Resume for Per H. Christensen


Education

1995:
Ph.D. in computer science, University of Washington. Title of dissertation: "Hierarchical techniques for glossy global illumination". Advisors: David Salesin and Tony DeRose.
1992:
M.S. in computer science, University of Washington. Topic: Color photometric stereo. Advisor: Linda Shapiro.
1990:
M.S. in electrical engineering (civilingeniør, E-linien), Technical University of Denmark. Title of thesis: "Automated synthesis of delay-insensitive circuits". Advisor: Jørgen Staunstrup.

Work in Industry

2001-present:
Principal scientist / senior software developer at Pixar Animation Studios' office in Seattle, Washington. I am part of the RenderMan team, developing new features for Pixar's RenderMan renderer. I've been working mostly on efficient ray tracing, global illumination, ambient occlusion, caustics, 3D textures (point clouds and brick maps), point-based computations, and efficient sampling.
1999-2001:
Senior software engineer at Square USA in Honolulu, Hawaii. I was part of the R&D division, co-developing the in-house Kilauea renderer -- a massively parallel distributed ray tracer able to render extremely complex scenes on a cluster of PCs. The main part of my work was to implement caustics, global illumination, and participating media.
1996-1999:
Research scientist at Mental Images in Berlin, Germany. I was part of the rendering team working on mental ray.

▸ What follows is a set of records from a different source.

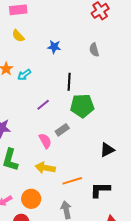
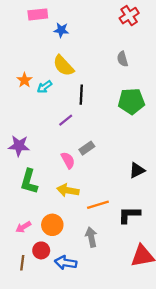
yellow semicircle: (18, 36) -> (63, 66), moved, size x1.5
blue star: (54, 47) -> (61, 30), moved
black line: (69, 82) -> (81, 95), moved
green pentagon: (82, 106) -> (131, 101), moved

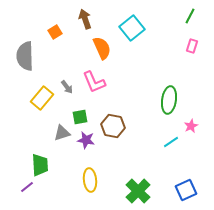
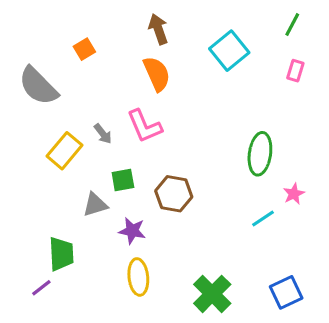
brown arrow: (85, 19) -> (158, 29), moved
cyan square: (132, 28) -> (229, 51), moved
gray semicircle: (25, 56) -> (38, 86), turned -44
purple star: (86, 140) -> (132, 231), moved

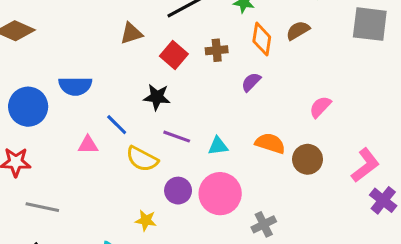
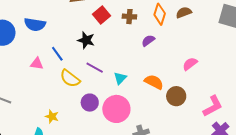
cyan triangle: (218, 146) -> (120, 78), turned -48
yellow star: (146, 220) -> (52, 116), moved

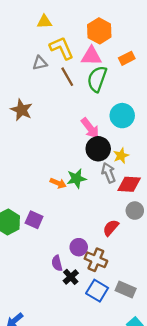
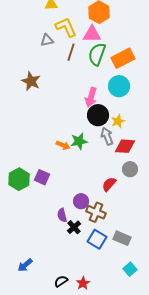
orange rectangle: (127, 58) -> (123, 58), moved, size x1.6
brown line: (67, 77) -> (71, 52), turned 48
pink arrow: (90, 128) -> (91, 97), turned 54

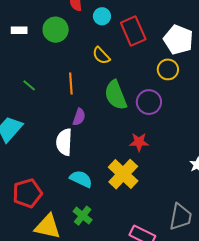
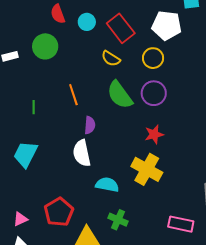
yellow semicircle: (101, 56) -> (111, 59), moved
yellow circle: (168, 69) -> (153, 58), moved
green line: (29, 85) -> (34, 107), turned 64

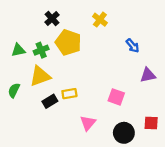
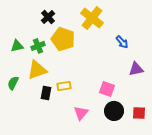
yellow cross: (100, 20) -> (92, 18), size x1.6
black rectangle: (50, 101) -> (46, 93), turned -48
black circle: (124, 133) -> (114, 111), moved

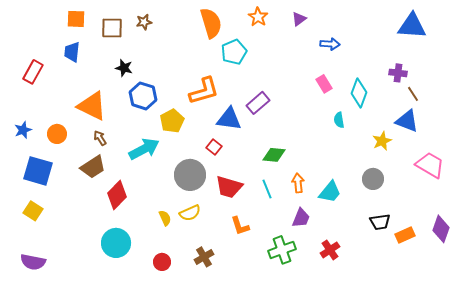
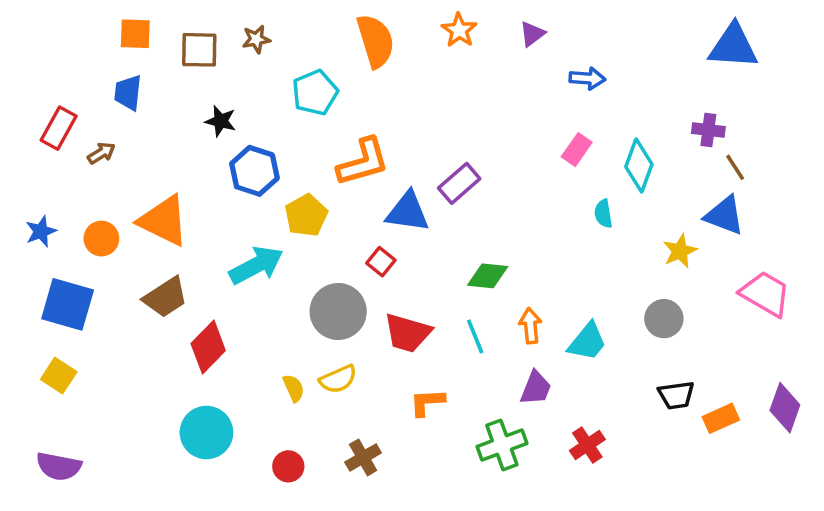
cyan pentagon: (234, 52) -> (315, 93), moved
pink rectangle: (324, 84) -> (577, 150), turned 66
orange triangle: (92, 106) -> (164, 221), moved
brown arrow: (100, 138) -> (101, 153), moved, turned 91
orange L-shape: (240, 226) -> (427, 402), turned 105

Major development projects: flexible contours, fast scanline-based motion blur, anisotropic reflection, caustics, global illumination, participating media. I also maintained and optimized existing code, wrote documentation, and supported beta sites.
Summer 1993:
Programmer at Industrial Light & Magic in San Rafael, California. During this internship I wrote C++ procedures for image processing and improved a prototype for camera-position determination from an image.

Work in Academia

1993-1995:
Research assistant, Dept. of Computer Science, Univ. of Washington. Research in light transport simulation (global illumination) focusing on importance, wavelets, and clustering.
Winter 1992:
Teaching assistant, Dept. of Computer Science, Univ. of Washington. TA for senior-level computer graphics class. Planned excercises, graded, and consulted with students.
Summer 1989:
Research assistant, Technical University of Denmark. Worked on design of the 'Viterbi decoder', a VLSI chip for reliable (error-correcting) satellite communication.

Also, I was doing military service as a paramedic in the Royal Danish Airforce in summer and fall of 1995.